# Shampoo conditioner recommendations



## DogtorWho15 (Aug 31, 2015)

So I have "burts bees 2 in 1 tearless shampoo & conditioner for puppies"
Tonight I gave Nova a bath since she really was stinky. And it didnt seem to do anything, it didnt smell like I had used much shampoo at all. She still smells
Do I need to use an adult shampoo now?
What shampoo and/or conditioner do you recommend for short haired dog?
Should I do separate shampoo and conditioner, just shampoo, or both in one? Does it matter? 
I like to do natural stuff, and not shampoo that has a bunch of crap in it.

Also, I deshedded her too since she is shedding like crazy. Should I use the deshedding brush while her hair is wet, damp, or entirely dry?

Ive never groomed dogs before as you can probably tell LOL XD Thanks!


----------



## CptJack (Jun 3, 2012)

Honestly, I just use regular old human shampoo - whatever's in my shower at the time. That said, I rarely need to deodorize anyone (like ever) and no one's got sensitive skin. So I just lather em up and rinse 'em off. Once or twice when the mess was a greasy one I've washed them with dishwashing liquid - though I *don't* necessarily recommend that one (but it worked).

I have never in my life put conditioner on a short-haired dog. Longer haired as a detangling agent, yes, but that's all.


----------



## elrohwen (Nov 10, 2011)

There's no difference between puppy and adult shampoo, especially not as far as deoderizing goes. You can draw some Dawn dishsoap. Just dilute it first and make sure to rinse out completely. You shouldn't need conditioner on a short haired dog.

I find that the I get the most undercoat out when the dog is damp.


----------



## Kathyy (Jun 15, 2008)

I used conditioner on Sassy.
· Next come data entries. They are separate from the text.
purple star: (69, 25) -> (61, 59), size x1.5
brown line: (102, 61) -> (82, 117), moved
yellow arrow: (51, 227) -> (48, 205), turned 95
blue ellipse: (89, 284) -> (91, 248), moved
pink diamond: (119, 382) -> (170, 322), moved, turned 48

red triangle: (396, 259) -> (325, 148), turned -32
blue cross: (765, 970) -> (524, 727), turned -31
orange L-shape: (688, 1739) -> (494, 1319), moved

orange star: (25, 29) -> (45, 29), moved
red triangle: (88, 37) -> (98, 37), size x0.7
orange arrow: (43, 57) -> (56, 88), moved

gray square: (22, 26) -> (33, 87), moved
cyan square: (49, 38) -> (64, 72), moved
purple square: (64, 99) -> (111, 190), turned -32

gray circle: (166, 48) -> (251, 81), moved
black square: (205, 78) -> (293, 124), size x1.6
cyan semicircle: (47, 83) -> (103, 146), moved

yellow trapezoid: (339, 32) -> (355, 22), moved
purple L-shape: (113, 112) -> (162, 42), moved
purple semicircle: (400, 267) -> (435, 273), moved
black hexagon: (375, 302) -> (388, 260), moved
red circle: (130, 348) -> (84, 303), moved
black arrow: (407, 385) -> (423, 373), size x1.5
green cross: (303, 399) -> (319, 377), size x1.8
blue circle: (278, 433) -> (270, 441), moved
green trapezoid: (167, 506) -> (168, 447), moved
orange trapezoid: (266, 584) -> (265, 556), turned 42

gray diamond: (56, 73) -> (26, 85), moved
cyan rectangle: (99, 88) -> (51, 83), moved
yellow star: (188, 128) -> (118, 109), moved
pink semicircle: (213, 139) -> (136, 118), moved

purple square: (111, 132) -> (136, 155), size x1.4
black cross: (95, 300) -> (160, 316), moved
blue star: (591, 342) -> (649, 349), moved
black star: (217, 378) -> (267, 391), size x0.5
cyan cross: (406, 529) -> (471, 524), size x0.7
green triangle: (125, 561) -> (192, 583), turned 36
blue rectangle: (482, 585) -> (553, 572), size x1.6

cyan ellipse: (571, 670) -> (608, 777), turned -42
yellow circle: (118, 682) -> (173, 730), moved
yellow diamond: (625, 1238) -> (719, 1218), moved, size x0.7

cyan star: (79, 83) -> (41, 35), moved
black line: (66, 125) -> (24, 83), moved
Did make her coat softer but of course there was zero chance of a tangle. I was looking for deshed, destink and to help dry skin. Did nothing for those, takes twice as long to bathe and we're in a severe drought. Current dogs getting a leave in conditioner, both have floofy tails that need it.

Sassy stunk after baths, she had anal sac problems. Check Nova's rear end, could be the problem. Once a change in diet helped out the sacs she stunk a lot less. Even though they weren't bad she must have licked the area and got the stink in her fur and on her breath. I switched kibble constantly looking for the silver bullet but no luck. Late in life and very ill it went away when she was on cooked chicken and rice.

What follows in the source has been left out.